The Cleveland Browns' approach to the NFL's free-agency signing period that begins Tuesday at 4 p.m. ET is to do more in the way of building than splashing.
It doesn't mean they will avoid taking advantage of the $40 or so million in space they have under the salary cap, but it also doesn't mean they're going to spend wildly with the notion that the open market will provide a quick fix to a team that hasn't won more than five games in each of the last six seasons.
Under the direction of first-year general manager Ray Farmer, the Browns are going to be somewhere in the middle.
"You see teams go both routes where they try to slow play it and take their time, and they run out of time," Farmer said in an exclusive interview with ClevelandBrowns.com. "And you see teams just throw all their eggs in the basket and the next thing you know, they trip and stumble and it's all gone.
"I think we're going to try to take the more prudent approach of, let's overpopulate positions that we think are important, let's put guys on the field that give us a chance to have success right away, and create competition at the positions that really are the difference-makers for your team. And then let the chips fall where they may."
You will hear the word "overpopulate" a lot from Farmer. It is part of the Browns' mantra to improve by having players who are never comfortable with their place on the team.
The goal, whether it's adding players via free agency or the draft, is to have starters who need to fend off challenges from backups … and backups who are good enough to start.

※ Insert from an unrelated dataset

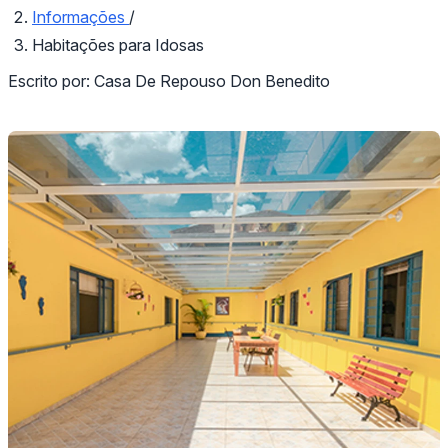
Informações
/
Habitações para Idosas
Escrito por:
Casa De Repouso Don Benedito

"One of the big things that Coach (Mike) Pettine and I are definitely getting in lockstep on is the notion of creating competition at every spot and overpopulating where you can so that guys get the sense that, 'Yeah, I may be the starter today, but that guy behind me is as talented, he's chomping at the bit to play,'" Farmer said. "We want to improve our roster by getting the best players on the field."
The best aren't necessarily the most expensive, although Farmer readily acknowledges that the price for doing business in free agency is increasingly expensive.

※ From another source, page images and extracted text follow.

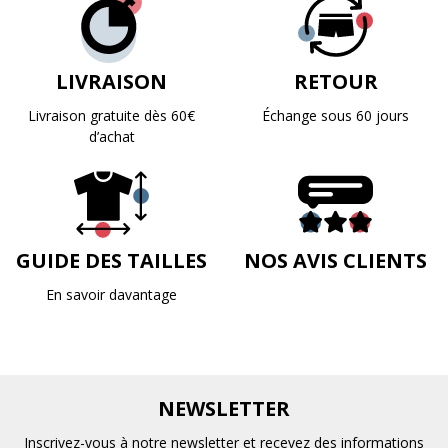
LIVRAISON
RETOUR
Livraison gratuite dès 60€
Échange sous 60 jours
d’achat
GUIDE DES TAILLES
NOS AVIS CLIENTS
En savoir davantage
NEWSLETTER
Inscrivez-vous à notre newsletter et recevez des informations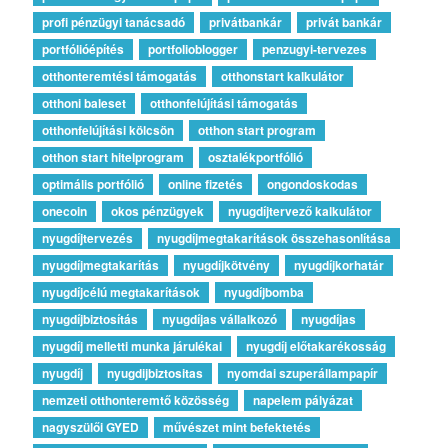
profi pénzügyi tanácsadó
privátbankár
privát bankár
portfólióépítés
portfolioblogger
penzugyi-tervezes
otthonteremtési támogatás
otthonstart kalkulátor
otthoni baleset
otthonfelújítási támogatás
otthonfelújítási kölcsön
otthon start program
otthon start hitelprogram
osztalékportfólió
optimális portfólió
online fizetés
ongondoskodas
onecoin
okos pénzügyek
nyugdíjtervező kalkulátor
nyugdíjtervezés
nyugdíjmegtakarítások összehasonlítása
nyugdíjmegtakarítás
nyugdíjkötvény
nyugdíjkorhatár
nyugdíjcélú megtakarítások
nyugdíjbomba
nyugdíjbiztosítás
nyugdíjas vállalkozó
nyugdíjas
nyugdíj melletti munka járulékai
nyugdíj előtakarékosság
nyugdíj
nyugdijbiztositas
nyomdai szuperállampapír
nemzeti otthonteremtő közösség
napelem pályázat
nagyszülői GYED
művészet mint befektetés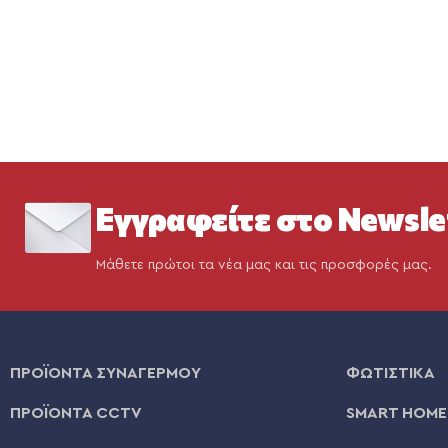
Εγγραφείτε στο Newsle
Μάθετε πρώτοι τα νέα μας και τις προσφορές μας.
ΠΡΟΪΟΝΤΑ ΣΥΝΑΓΕΡΜΟΥ
ΦΩΤΙΣΤΙΚΑ
ΠΡΟΪΟΝΤΑ CCTV
SMART HOME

The idea is to get players whose price tags aren't disproportionately greater than their production.
"We want the best player and value for us," Farmer said. "Everybody wants to get paid at the top of the scale. The reality is that not everybody gets that high up on the hill. So, depending upon where you can find the match for the really good player and the really good compensation is what we're kind of ultimately aiming for.
"If we move forward and we can score more points and play better defense, we'll win more games, with the opportunity to add better players. That's all we're looking for. However they come, whether they're free agents, whether they (come from) the draft, whether they're guys on the street that got cut from another team and we think can contribute to our team in a meaningful team."